A PBS film traces the history of the environmental movement and the origins of the first Earth Day and assesses how far we’ve come and how little ground we’ve gained.
The PBS American Experience film Earth Days came out last year, but its message is enduring. The film, by award-winning documentary filmmaker Robert Stone, takes viewers back to the origins of Earth Day and the birth of the environmental movement. It goes back to the environmental movement’s first pioneers, those who were active long before Leonardo DiCaprio went green. People like Population Bomb author Paul Ehrlich, Whole Earth catalog founder Stewart Brand and renewable energy pioneer Hunter Lovins.

It examines the popular green uprising that colored the 1970s and the many legislative battles that were fought and won to protect the nation’s air, water and wildlife.
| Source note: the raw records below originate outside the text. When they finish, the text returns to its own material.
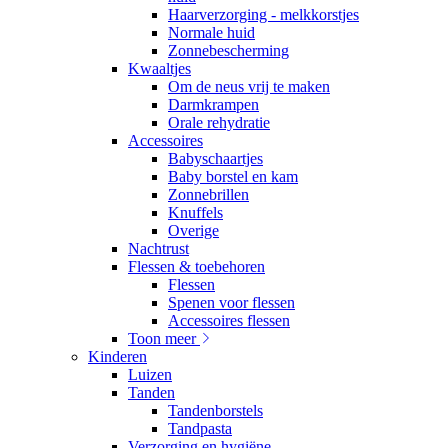
Haarverzorging - melkkorstjes
Normale huid
Zonnebescherming
Kwaaltjes
Om de neus vrij te maken
Darmkrampen
Orale rehydratie
Accessoires
Babyschaartjes
Baby borstel en kam
Zonnebrillen
Knuffels
Overige
Nachtrust
Flessen & toebehoren
Flessen
Spenen voor flessen
Accessoires flessen
Toon meer
Kinderen
Luizen
Tanden
Tandenborstels
Tandpasta
Verzorging en hygiëne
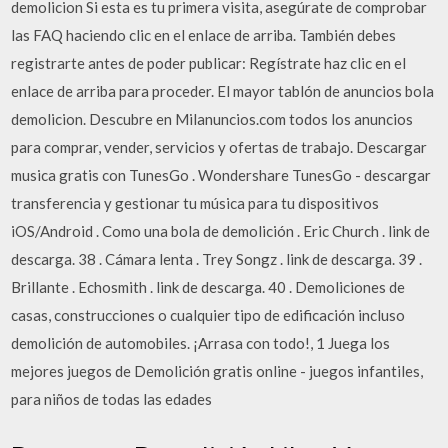
demolicion Si esta es tu primera visita, asegúrate de comprobar
las FAQ haciendo clic en el enlace de arriba. También debes
registrarte antes de poder publicar: Regístrate haz clic en el
enlace de arriba para proceder. El mayor tablón de anuncios bola
demolicion. Descubre en Milanuncios.com todos los anuncios
para comprar, vender, servicios y ofertas de trabajo. Descargar
musica gratis con TunesGo . Wondershare TunesGo - descargar
transferencia y gestionar tu música para tu dispositivos
iOS/Android . Como una bola de demolición . Eric Church . link de
descarga. 38 . Cámara lenta . Trey Songz . link de descarga. 39 .
Brillante . Echosmith . link de descarga. 40 . Demoliciones de
casas, construcciones o cualquier tipo de edificación incluso
demolición de automobiles. ¡Arrasa con todo!, 1 Juega los
mejores juegos de Demolición gratis online - juegos infantiles,
para niños de todas las edades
Only in looking back to that first national teach-in about the environment, held on April 22, 1969, when more than 20 million Americans participated in celebrations and demonstrations in support of political action to protect the environment, are we able to appreciate how far we have come in terms of environmental awareness, and how short-changed we have been in terms of real progress on environmental issues.

Writes PBS about the film: “Earth Days is both a poetic meditation on man’s complex relationship with nature and an engaging history of the revolutionary achievements — and missed opportunities — of groundbreaking eco-activism.”